Depois de algumas divagações mentais, lembrei que a dona do apartamento tinha deixado um papel com o nome da empresa que distribui as "bombonas de butano". Procurei o bendito do papel. Quando achei, tinha um número de telefone esquisito. Olhando melhor, percebemos que tinha uma data e que essa data era de 1900 e Guaraná de rolha. Descartamos. Então procuramos no catálogo. Mas como era final de semana, e para os Espanhóis o descanso é sagrado, deixamos pra ligar na segunda-feira. Enquanto isso viveríamos de lasanha de microondas.
Chegou segunda-feira. Tentamos ligar nos números do catálogo. Não atendiam. Estava na hora da siesta [outra divagação: pensa bem. Pra você descobrir que não tem gás, você tem que estar usando ou tentando usar o gás, certo? E qual a hora mais comum para se usar o gás? A hora do almoço, correto? Por isso, vai dando 11h, 11h30, você já ouve ao longe a musiquinha do caminhão de gás no Brasil, de acordo? Agora me explica como as distribuídoras de gás fecham na hora do almoço, gente?]. Os que atendiam diziam que não faziam entrega [todo mundo tem carro na Espanha, pra ir buscar o botijão?].
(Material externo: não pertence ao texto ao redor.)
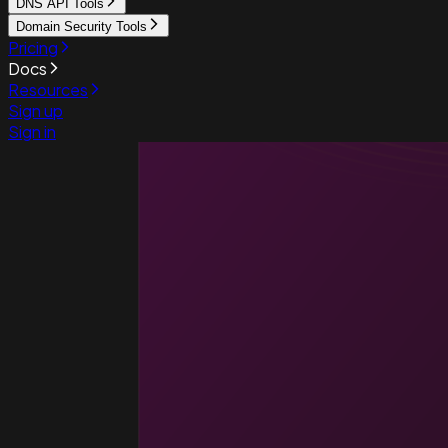
DNS API Tools
Domain Security Tools
Pricing
Docs
Resources
Sign up
Sign in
Pensamos em perguntar pra vizinha. Mas estava na hora da siesta [jamais toque a campainha na casa de espanhol na hora da siesta]. Resolvemos deixar pra mais tarde.
Chegou "mais tarde". Tocamos. Explicamos a situação e a mulher nos deu um número desses pra pedir informações. Ligando pra lá eles nos forneceriam. Só tinha um detalhe: o número só recebe chamada de telefones fixos e aqui em casa nós só temos celular. Isso já era segunda à noite.
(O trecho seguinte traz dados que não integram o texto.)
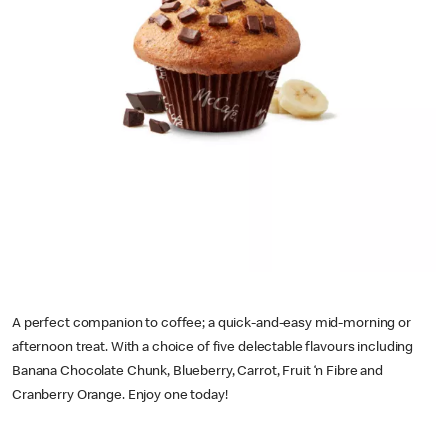
A perfect companion to coffee; a quick-and-easy mid-morning or
afternoon treat. With a choice of five delectable flavours including
Banana Chocolate Chunk, Blueberry, Carrot, Fruit ‘n Fibre and
Cranberry Orange. Enjoy one today!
Aí apelamos pra todos os recursos. Até no Facebook eu postei, perguntando se alguém sabia um número que a gente poderia ligar. Conseguimos um número que a gente ainda não tinha tentado. Mas já era terça-feira à noite...
Na quarta de manhã, outra tentativa. Agora sim! Deu certo. Mas eles só poderiam entregar no dia seguinte. É. Na Espanha eles são muito tranquilos. Depois de vários dias comendo lasanha de microondas, procurei uma receita na internet e fiz um macarrão de microondas, pra variar um pouco. Por incrível que pareça, ficou bom.
No dia seguinte, cheguei em casa na certeza de que poderia cozinhar. Mas me deram a notícia de que o cara chegou super mal humorado, colocou o botijão e já ia saindo sem "conectar" na mangueirinha. Aí pediram pra ele "instalar". Ele disse que não era função dele, que ele já tinha explicado mil vezes, fez uma demonstração rápida, pegou o dinheiro e foi embora. E largou o botijão sem instalar. E nenhuma de nós quatro sabia como fazer [as belgas não sabiam nem que tinha que ligar pra pedir um botijão!]. As meninas tentaram, mas o fogo não acendia. Ao que tudo indicava não estava vazando. Mas era melhor pedir pra alguém com "experiência" pra fazer pra gente, né?! Batemos no vizinho da frente, mas ele não estava..
Quando já tínhamos perdido as esperanças de almoçar, a campainha toca. Olhei no olho mágico. Não era a moça, Testemunha de Jeová, que sempre bate no nosso apartamento [toda vez que a campainha toca achamos que é ela]. Era o vizinho! Como se fosse a coisa mais simples do mundo, ele tirou o treco [sei lá como chama aquilo] e encaixou de novo no botijão. Testamos e deu certo!
Ufa! Depois de quase uma semana, podemos voltar a comer "decentemente".
E nada de lasanha de microondas por um bom tempo.


La Bombona!


*Anote este número: 923 222 200. Se você morar em Salamanca, ele poderá ser muito útil.